Soixante-huit ans après sa mort dans le tragique anonymat
d'Auschwitz, Etty (Esther) Hillesum n'a pas fini de susciter
l'intérêt et d'influencer en profondeur la vie spirituelle d'un
nombre sans cesse croissant de lecteurs. On ne s'étonnera donc pas
qu'elle figure désormais parmi ceux et celles avec qui cette
collection nous invite à «prier 15 jours». Les deux A.s se
distinguent de la plupart de leurs prédécesseurs en ce qu'ils ne
proposent pas des «prières» au sens habituel du mot, mais des
réflexions inspirées par des citations du journal d'Etty, en
laissant le lecteur en nourrir lui-même sa prière, à partir de sa
propre vie.

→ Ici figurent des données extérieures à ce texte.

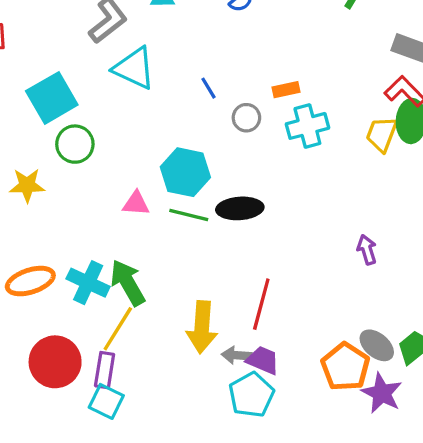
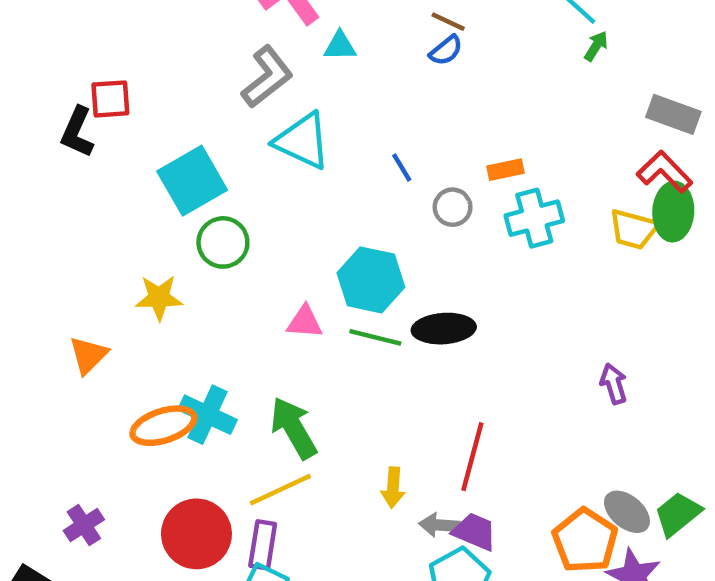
yellow trapezoid: (382, 134) -> (634, 229), turned -96
cyan cross: (88, 283) -> (208, 415), moved
yellow arrow: (202, 327) -> (393, 488), size x0.6
yellow line: (118, 329) -> (280, 490), turned 33

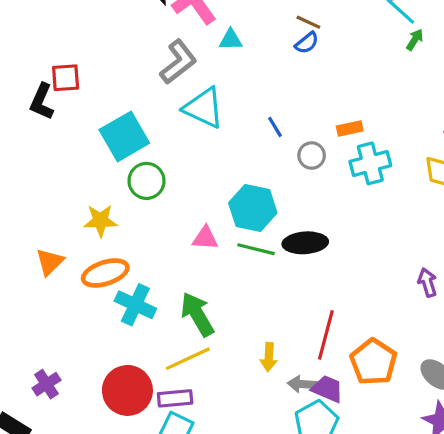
orange ellipse: (163, 426) -> (105, 273), moved
orange pentagon: (585, 540) -> (373, 362), moved
purple rectangle: (263, 545) -> (175, 398), turned 76

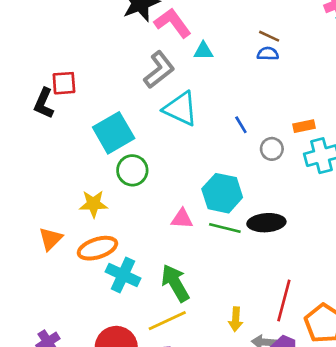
blue semicircle: (307, 43) -> (268, 54), turned -140

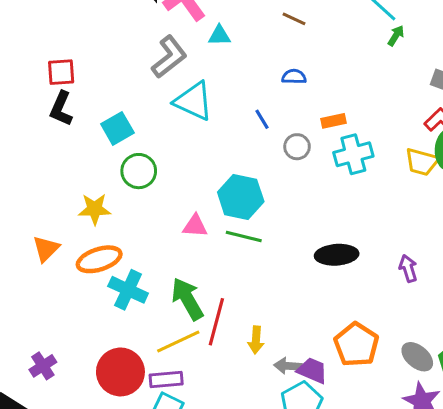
blue semicircle: (268, 54) -> (294, 77), moved
black L-shape: (44, 103) -> (61, 109), moved
cyan square: (114, 133) -> (117, 128), size x0.7
black ellipse: (266, 223) -> (337, 255), moved
red line: (284, 300) -> (216, 322), moved

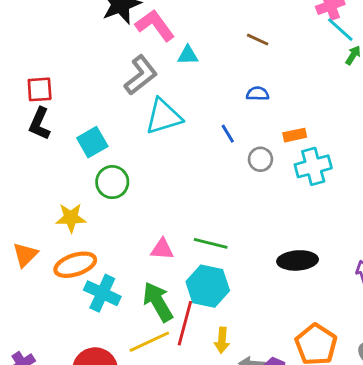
cyan triangle: (194, 101) -> (164, 116), turned -42
cyan hexagon: (241, 197) -> (208, 286), moved
pink triangle: (195, 226) -> (162, 249), moved

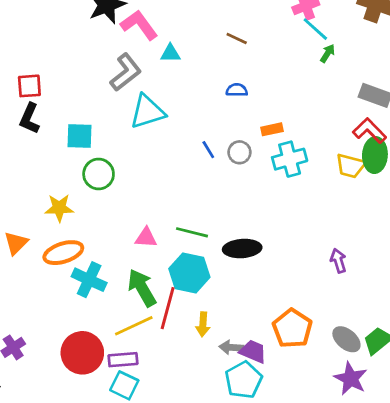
blue line: (228, 134) -> (208, 150), moved
cyan square: (92, 142) -> (80, 136), turned 32
black ellipse: (298, 260) -> (242, 249), moved

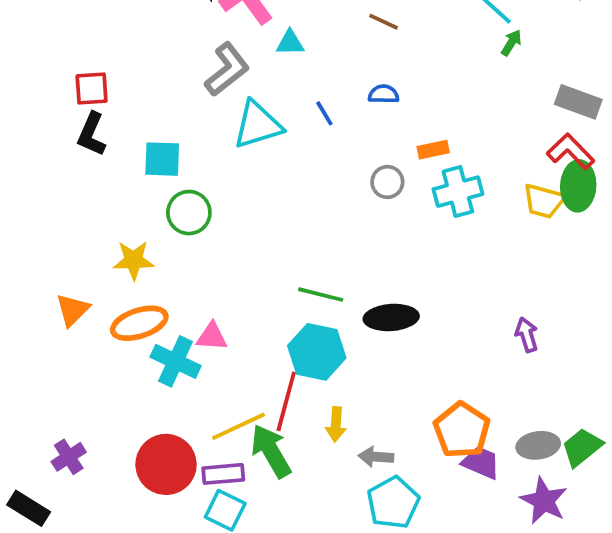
blue line: (208, 150) -> (324, 113), moved
pink triangle: (146, 238) -> (212, 337), moved
green arrow: (142, 288) -> (271, 451), moved
gray ellipse: (346, 339) -> (538, 445), turned -48
purple trapezoid: (253, 351) -> (481, 463), moved

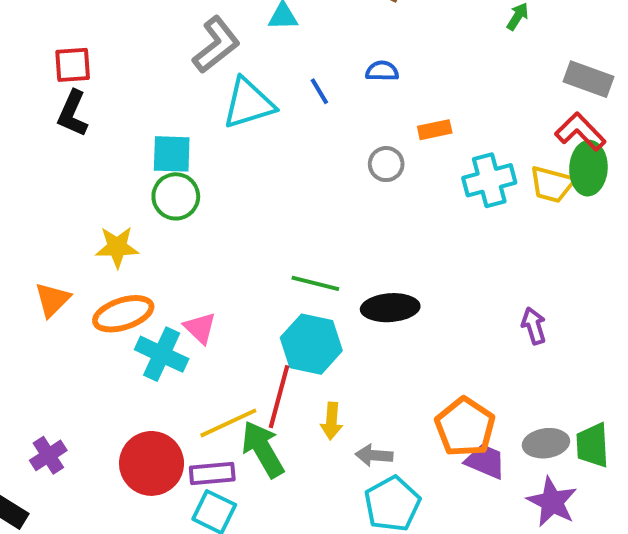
cyan square: (162, 159) -> (172, 154), moved
cyan cross: (458, 192) -> (489, 180), moved
pink triangle: (212, 337) -> (200, 328), turned 40
green trapezoid: (582, 447) -> (592, 445), turned -54

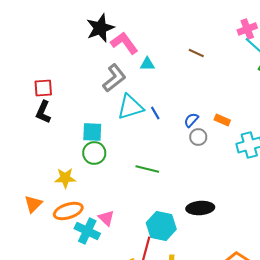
blue semicircle: (382, 71) -> (191, 120), moved, turned -49
blue line: (319, 91) -> (155, 113), moved
orange rectangle: (435, 130) -> (222, 120), turned 35
green line: (315, 283) -> (147, 169), moved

Ils notent avec raison que l'itinéraire spirituel
d'Etty «s'est au fil du temps mué en une grande proximité avec
l'héritage du christianisme», mais ils croient pouvoir souligner
«l'indépendance qui est restée la sienne à l'égard de toute
institution religieuse», ce qui, ajoutent-ils, «la rend proche de
tant de nos contemporains qui semblent mener leur quête à distance
respectueuse des religions «établies».
Cette appréciation nous paraît toutefois appeler quelque nuance. En
fait, on ne trouve nulle part dans les 700 pages des Nagelaten
geschriften la moindre trace d'allergie à l'institutionnel, ni chez
Etty, ni chez son «initiateur» Julius Spier. L'enthousiasme avec
lequel elle évoque les Confessions de saint Augustin, où la «Mère
Église» est très présente, la sympathie avec laquelle elle
accueille au camp de transit de Westerbork des religieux et
religieuses catholiques d'origine juive (dont Édith Stein et sa
soeur) ainsi que d'autres indices, témoignent plutôt du contraire.
Mais il est vrai que son itinéraire spirituel, qu'elle ne
considérait nullement comme achevé, a été brutalement interrompu
par sa déportation. On ne peut donc rien en inférer en ce qui
concerne une évolution ultérieure. - P.L.